Юный Иосиф, стр. 38

— Братья! Смилуйтесь! Что вы делаете! Остановитесь! Ах, ах, горе мне!

Это ему не помогало, они волокли его все дальше и дальше по траве и через кусты, пока не достигли поросшего мохом склона; здесь они спустились в прохладную, облицованную камнем лощинку с чахлыми побегами дубов и смоковниц в просветах ветхой кладки и потрескавшихся плитах настила, протащив туда по крутым, основательно выщербленным ступеням связанного Иосифа, который отчаянно забился у них в руках, ибо его ужаснули устроенный там колодец, дыра колодца, и особенно замшелый, в выбоинах, камень, лежавший рядом на плитах и служивший крышкой. Но как Иосиф ни сопротивлялся и как ни плакал, с ужасом глядя неотекшим глазом в черноту круглой дыры, они с прибаутками подняли его на край и с силой толкнули, и он полетел в неведомую глубину.

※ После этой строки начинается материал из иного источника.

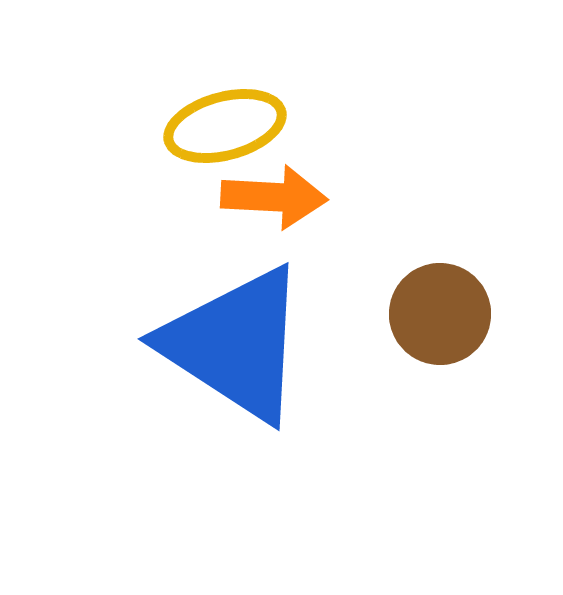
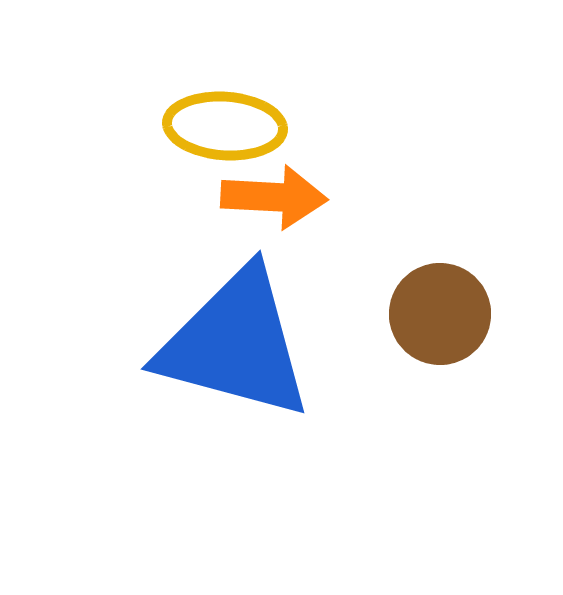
yellow ellipse: rotated 19 degrees clockwise
blue triangle: rotated 18 degrees counterclockwise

Глубина оказалась достаточно большой, хотя и не пучинной, это не был бездонный провал. Такие колодцы часто уходят в землю на тридцать метров и глубже, но этим никто не пользовался, и он давно уже был сильно засыпан землей и щебнем — возможно, из-за былой борьбы за это место. Иосиф пролетел пять-шесть саженей, не больше, хотя и больше, чем нужно, чтобы выбраться наверх, будучи связанным. Да и падал он с большой осторожностью и сосредоточенностью: цепляясь ногами и локтями за неровности круглой стенки, он старался не рухнуть, а сползти и без особых увечий свалился в мусор к испугу всяких жучков, сверчков и червей, которые никак не ждали подобного гостя. Покуда он, кое-как улегшись, приходил в себя, братья мужскими своими руками делали остальное — заваливали его обитель камнем, помогая работе понукающими возгласами. Ибо камень был тяжел и один человек не смог бы закрыть им яму, и трудились поэтому все, разделив между собой работу, тем более что выполнить ее в один прием все равно нельзя было: старая, зеленоватая от моха крышка, величиной около пяти футов в поперечнике, раскололась на две части, и когда братья водрузили их, каждую в отдельности, на круглый провал, половинки эти не сомкнулись вплотную, и через образовавшуюся щель, местами узкую, а местами широкую, в колодец проникало немного света. На этот свет глядел Иосиф видящим своим глазом, кое-как лежа в круглой глубине, нагой и беспомощный.

Иосиф кричит из ямы

Покончив с работой, братья сели отдохнуть на ступени спуска, и некоторые, собираясь позавтракать, достали из сумок, висевших у них на поясе, хлеб и сыр. Левий, человек хоть и грубый, но набожный, заметил, правда, что нельзя есть рядом с кровью; но ему возразили, что никакой крови нет, что в том-то и штука, что кровь не лилась и не была пролита, и Левий стал есть вместе со всеми.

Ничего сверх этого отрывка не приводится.